In questo modo si comprendono gli elementi cari alla poetica di Corti: i frammenti di paradiso nell’inferno del reale, gli aiuti della Provvidenza, la presenza tangibile del Padre quando ci si sente perduti. Corti sapeva che per raccontare la verità non era sufficiente una lettura meticolosa della realtà, ma sentiva di aver bisogno di un aiuto superiore. In un colloquio con Paola Scaglione ammetteva di avere un sostegno dall’alto: «Quando scrivo ho, a volte molto forte, la percezione dello Spirito che soffia dove vuole di cui parla il Vangelo riferendosi all’ordine soprannaturale» (Paola Scaglione, Parole scolpite, cit., p. 53).

Infine, ad avvalorare la necessità della presenza dello Spirito per la scrittura, possiamo notare che Corti depone la penna quando comprende di non poter più fare esperienza di quanto narra. C’è dunque un limite per il cantastorie che è rappresentato dal fatto di essere uomo. Per questo Corti interrompe la propria scrittura davanti al mistero della morte, nella pagina finale del Cavallo rosso. Dopo diversi tentativi di descrivere il paradiso dove il personaggio di Alma verrà accolto, desiste.

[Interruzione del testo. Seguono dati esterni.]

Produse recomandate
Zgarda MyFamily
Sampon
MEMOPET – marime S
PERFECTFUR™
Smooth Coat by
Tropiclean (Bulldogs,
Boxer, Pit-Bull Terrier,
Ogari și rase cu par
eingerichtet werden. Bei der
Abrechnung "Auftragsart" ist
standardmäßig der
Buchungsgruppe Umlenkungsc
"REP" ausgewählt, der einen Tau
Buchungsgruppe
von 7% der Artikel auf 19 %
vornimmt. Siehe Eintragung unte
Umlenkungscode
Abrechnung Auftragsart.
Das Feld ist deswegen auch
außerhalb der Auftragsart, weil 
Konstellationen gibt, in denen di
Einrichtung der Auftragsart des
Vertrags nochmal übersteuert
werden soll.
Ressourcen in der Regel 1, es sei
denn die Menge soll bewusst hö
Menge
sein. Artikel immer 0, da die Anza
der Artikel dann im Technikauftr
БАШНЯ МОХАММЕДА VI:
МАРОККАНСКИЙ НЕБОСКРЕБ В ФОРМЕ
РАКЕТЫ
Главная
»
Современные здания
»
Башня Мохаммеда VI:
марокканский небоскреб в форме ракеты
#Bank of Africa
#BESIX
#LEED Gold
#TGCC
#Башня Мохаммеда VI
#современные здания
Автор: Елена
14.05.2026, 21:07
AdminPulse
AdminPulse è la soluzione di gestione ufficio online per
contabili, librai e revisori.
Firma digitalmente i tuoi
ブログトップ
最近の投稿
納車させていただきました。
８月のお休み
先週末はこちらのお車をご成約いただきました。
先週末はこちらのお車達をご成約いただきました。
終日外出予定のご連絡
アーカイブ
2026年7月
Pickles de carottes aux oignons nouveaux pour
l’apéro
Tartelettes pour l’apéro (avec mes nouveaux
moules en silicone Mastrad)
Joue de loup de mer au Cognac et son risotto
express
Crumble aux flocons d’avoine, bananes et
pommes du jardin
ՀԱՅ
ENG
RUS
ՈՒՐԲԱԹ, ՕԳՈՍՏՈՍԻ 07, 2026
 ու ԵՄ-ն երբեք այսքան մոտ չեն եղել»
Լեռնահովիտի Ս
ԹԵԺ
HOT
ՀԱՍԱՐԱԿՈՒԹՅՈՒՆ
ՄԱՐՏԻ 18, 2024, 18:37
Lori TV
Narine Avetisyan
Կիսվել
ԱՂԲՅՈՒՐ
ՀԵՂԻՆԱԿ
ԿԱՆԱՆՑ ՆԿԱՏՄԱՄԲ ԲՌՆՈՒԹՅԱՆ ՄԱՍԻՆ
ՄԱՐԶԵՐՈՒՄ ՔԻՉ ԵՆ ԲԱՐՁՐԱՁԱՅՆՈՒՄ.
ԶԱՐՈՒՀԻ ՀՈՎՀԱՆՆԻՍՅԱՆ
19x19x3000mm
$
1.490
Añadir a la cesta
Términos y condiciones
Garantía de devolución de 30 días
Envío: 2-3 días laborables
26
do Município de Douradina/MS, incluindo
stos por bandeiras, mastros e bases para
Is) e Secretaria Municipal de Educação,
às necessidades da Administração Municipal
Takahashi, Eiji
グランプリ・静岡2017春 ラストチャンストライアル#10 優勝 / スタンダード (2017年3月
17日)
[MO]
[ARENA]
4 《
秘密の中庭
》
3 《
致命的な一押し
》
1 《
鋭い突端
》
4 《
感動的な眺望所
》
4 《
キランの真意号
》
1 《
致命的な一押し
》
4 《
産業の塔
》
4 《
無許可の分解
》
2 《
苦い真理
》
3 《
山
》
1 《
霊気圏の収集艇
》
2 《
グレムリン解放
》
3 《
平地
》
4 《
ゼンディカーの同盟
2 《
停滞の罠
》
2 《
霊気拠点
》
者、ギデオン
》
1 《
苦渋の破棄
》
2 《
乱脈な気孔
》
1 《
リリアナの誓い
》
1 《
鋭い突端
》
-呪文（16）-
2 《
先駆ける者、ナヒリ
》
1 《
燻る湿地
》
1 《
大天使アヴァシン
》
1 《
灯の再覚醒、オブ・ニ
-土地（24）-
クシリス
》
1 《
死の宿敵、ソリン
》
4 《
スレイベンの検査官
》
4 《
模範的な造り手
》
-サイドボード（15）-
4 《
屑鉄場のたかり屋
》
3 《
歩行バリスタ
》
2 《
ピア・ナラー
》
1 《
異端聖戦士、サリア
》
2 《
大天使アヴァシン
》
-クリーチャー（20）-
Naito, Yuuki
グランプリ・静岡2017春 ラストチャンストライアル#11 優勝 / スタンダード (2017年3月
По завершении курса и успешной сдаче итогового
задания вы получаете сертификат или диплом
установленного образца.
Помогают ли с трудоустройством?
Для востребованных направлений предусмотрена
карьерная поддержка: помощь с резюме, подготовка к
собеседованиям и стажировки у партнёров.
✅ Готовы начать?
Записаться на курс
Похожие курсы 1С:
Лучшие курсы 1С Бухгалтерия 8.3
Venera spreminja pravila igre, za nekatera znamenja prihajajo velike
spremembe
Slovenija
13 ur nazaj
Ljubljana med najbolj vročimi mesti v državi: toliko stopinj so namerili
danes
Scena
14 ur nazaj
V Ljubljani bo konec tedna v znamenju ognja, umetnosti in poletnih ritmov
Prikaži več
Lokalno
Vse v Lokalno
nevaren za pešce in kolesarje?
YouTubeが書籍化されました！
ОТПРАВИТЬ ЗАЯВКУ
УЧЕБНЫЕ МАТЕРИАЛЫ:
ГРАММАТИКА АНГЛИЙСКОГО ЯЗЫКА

Non può raccontare del paradiso, di cui ha solo un’intuizione, di cui non ha fatto esperienza e con una scelta coerente si arresta proprio alle soglie del Paradiso. La decisione di interrompere la narrazione all’entrata del paradiso mostra l’adempimento del compito di cantastorie per il Regno che l’autore si è assunto: egli accompagna passo dopo passo il lettore in un viaggio costruttivo fino alle porte del Regno di Dio. Fino al termine di questo viaggio, fino all’ultima pagina è rimasto fedele al proprio proposito e la scelta di questa chiusura sembra sigillare davvero il suo realismo cristiano.